WHAT YOU NEED TO DO
Every line from the one holding "r sin aceptar" through the last line of the records must be retyped exactly, and no other line or picture may appear in the copy.

Records from a data source
▼▼▼

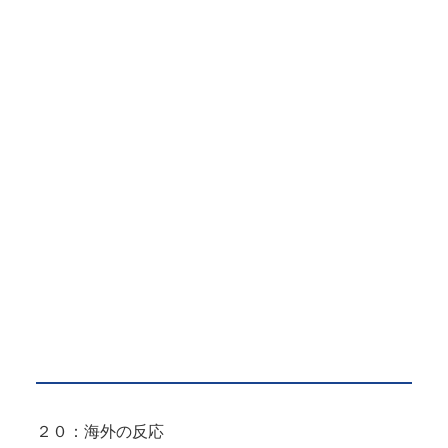
２０：海外の反応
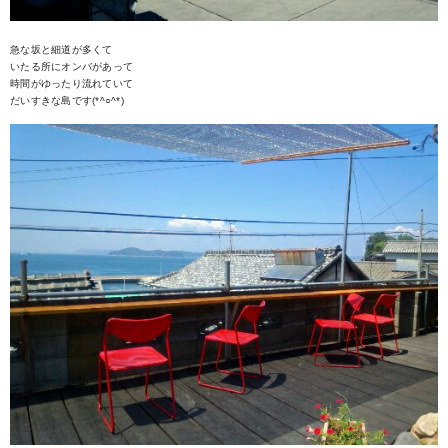
急な坂と細道が多くて
いたる所にオンバがあって
時間がゆったり流れていて
だいすきな島です(*^○^*)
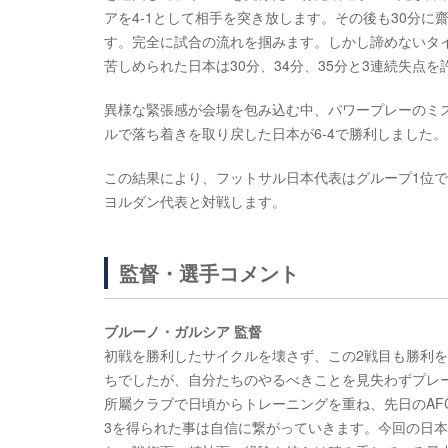
アを4-1として相手を突き放します。その後も30分に
す。完全に試合の流れを掴みます。しかし諦めないタ
苦しめられた日本は30分、34分、35分と3連続失点
異様な緊張感が会場を包み込む中、パワープレーのミ
ルで落ち着きを取り戻した日本が6-4で勝利しました。
この結果により、フットサル日本代表はグループ1位で準々
ヨルダン代表と対戦します。
監督・選手コメント
ブルーノ・ガルシア 監督
初戦を勝利したサイクルを壊さず、この2戦目も勝利
ちでしたが、自分たちのやるべきことを見失わずプレ
所屬クラブで日頃からトレーニングを重ね、先日のA
3を得られた事は自信に繋がっていきます。今回の日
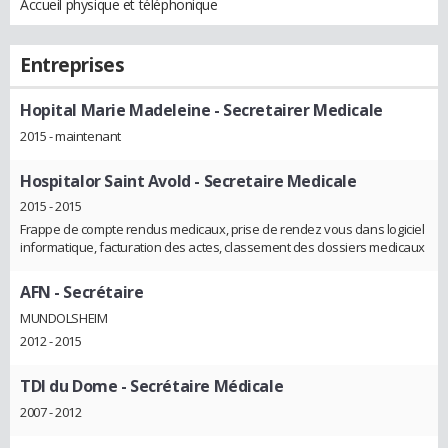
Accueil physique et téléphonique
Entreprises
Hopital Marie Madeleine
- Secretairer Medicale
2015 - maintenant
Hospitalor Saint Avold
- Secretaire Medicale
2015 - 2015
Frappe de compte rendus medicaux, prise de rendez vous dans logiciel
informatique, facturation des actes, classement des dossiers medicaux
AFN
- Secrétaire
MUNDOLSHEIM
2012 - 2015
TDI du Dome
- Secrétaire Médicale
2007 - 2012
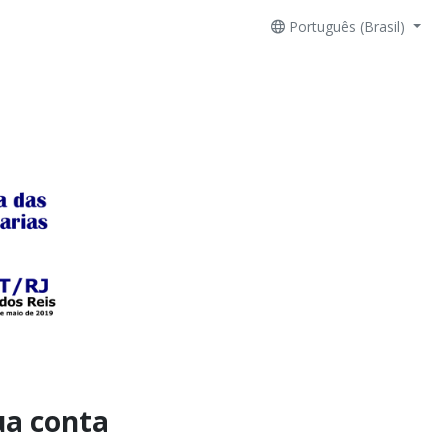
Português (Brasil)
ua conta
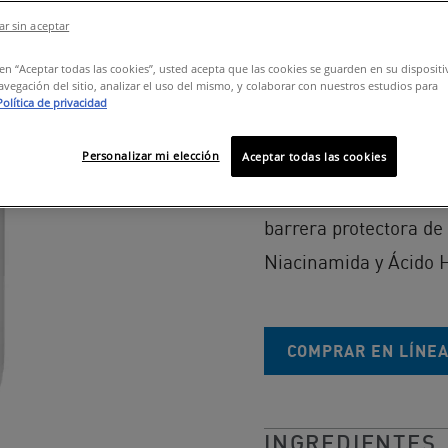
r sin aceptar
PARA PIEL CON TEN
c en “Aceptar todas las cookies”, usted acepta que las cookies se guarden en su disposit
Gel limpiador c
avegación del sitio, analizar el uso del mismo, y colaborar con nuestros estudios para
Salicílico, arci
Política de privacidad
Personalizar mi elección
Limpiador en gel tra
Aceptar todas las cookies
trata imperfecciones;
barrera protectora de 
Niacinamida y Ácido H
COMPRAR EN LÍNE
INGREDIENTES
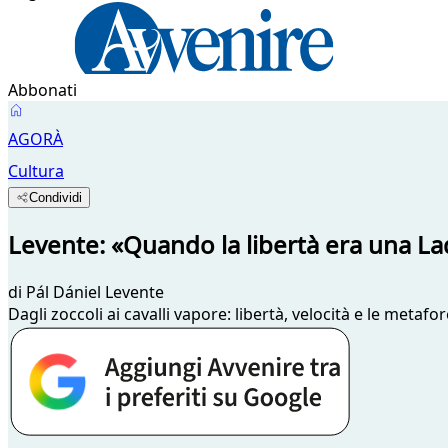
Abbonati
AGORÀ
Cultura
Condividi
Levente: «Quando la libertà era una La
di
Pál Dániel Levente
Dagli zoccoli ai cavalli vapore: libertà, velocità e le met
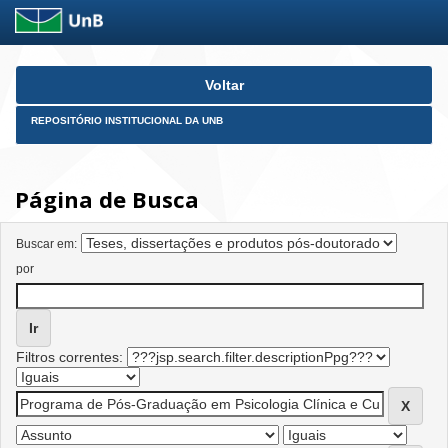
Skip
Voltar
navigation
REPOSITÓRIO INSTITUCIONAL DA UNB
Página de Busca
Buscar em:
por
Filtros correntes:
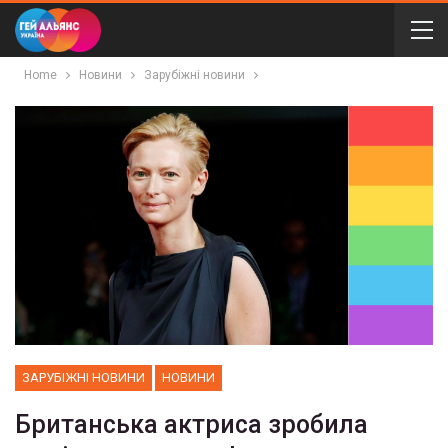
Home
Новини
Зарубіжні новини
ЗАРУБІЖНІ НОВИНИ
НОВИНИ
Британська актриса зробила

▲▲▲

WRITTEN REPLY
r sin aceptar
PARA PIEL CON TEN
c en “Aceptar todas las cookies”, usted acepta que las cookies se guarden en su disposit
Gel limpiador c
avegación del sitio, analizar el uso del mismo, y colaborar con nuestros estudios para
Salicílico, arci
Política de privacidad
Personalizar mi elección
Limpiador en gel tra
Aceptar todas las cookies
trata imperfecciones;
barrera protectora de 
Niacinamida y Ácido H
COMPRAR EN LÍNE
INGREDIENTES
Abbonati
AGORÀ
Cultura
Condividi
Levente: «Quando la libertà era una La
di
Pál Dániel Levente
Dagli zoccoli ai cavalli vapore: libertà, velocità e le met
Skip
Voltar
navigation
REPOSITÓRIO INSTITUCIONAL DA UNB
Página de Busca
Buscar em:
por
Filtros correntes:
Home
Новини
Зарубіжні новини
ЗАРУБІЖНІ НОВИНИ
НОВИНИ
Британська актриса зробила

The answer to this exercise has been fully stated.